Frequently Asked Questions
This article only just went live, so I’m assuming these are some questions I might get.
If there’s something you want to ask, please leave a comment on LinkedIn or X.
“I want to take this idea to the next level. What else can I do?”
If there’s enough interest, I’ll share more competitor research angles you can use to help with your marketing efforts.
For this idea specifically, you could:
- Pull more data about each link (e.g. estimated traffic)

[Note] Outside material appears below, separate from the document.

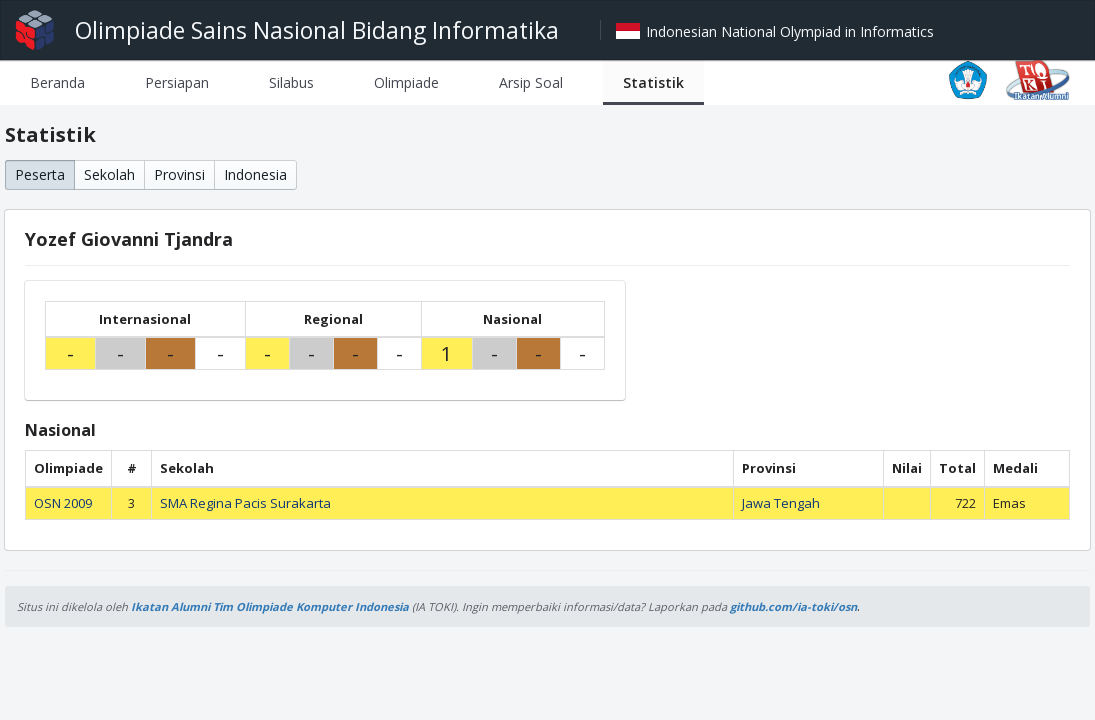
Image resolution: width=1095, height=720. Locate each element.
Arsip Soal (531, 82)
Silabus (291, 82)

- Pull more data about the page receiving the link (e.g. its title)
- Check more rows for each brand you’re monitoring
- Increase the frequency of checking to potentially jump on opportunities quicker
- Set this up for adjacent niches to find ideas that might apply to your own
“I’m seeing some links which are a bit older than my suggested timeframe”
Unfortunately no tool is perfect here, but the vast majority of links should be from the timeframe you chose.
The discrepancy can come from how long it takes to crawl a page after it was published, whether links were added after publication, and so on.